▶ Activity:
Return every line from the listing where the word "Code" occurs.

---------- The records ----------

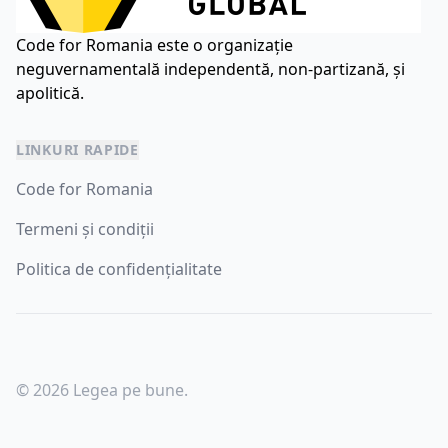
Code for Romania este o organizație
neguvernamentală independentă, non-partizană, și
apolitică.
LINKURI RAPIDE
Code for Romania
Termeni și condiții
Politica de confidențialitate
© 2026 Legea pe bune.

----------
---------- The records ----------

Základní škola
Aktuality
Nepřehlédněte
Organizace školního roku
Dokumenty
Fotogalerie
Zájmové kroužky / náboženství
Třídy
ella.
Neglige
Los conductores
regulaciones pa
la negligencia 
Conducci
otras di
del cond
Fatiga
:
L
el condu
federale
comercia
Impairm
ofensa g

----------
---------- The records ----------

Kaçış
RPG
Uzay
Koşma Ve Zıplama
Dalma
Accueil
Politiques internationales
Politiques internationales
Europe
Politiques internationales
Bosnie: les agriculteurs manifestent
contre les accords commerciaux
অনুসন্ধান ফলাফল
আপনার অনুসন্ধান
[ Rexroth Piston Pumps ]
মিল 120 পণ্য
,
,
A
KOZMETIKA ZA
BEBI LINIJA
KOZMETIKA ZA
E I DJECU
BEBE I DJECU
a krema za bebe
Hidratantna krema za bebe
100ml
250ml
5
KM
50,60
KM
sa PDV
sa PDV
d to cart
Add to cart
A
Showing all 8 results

----------

▶ Expected answer:
Code for Romania este o organizație
Code for Romania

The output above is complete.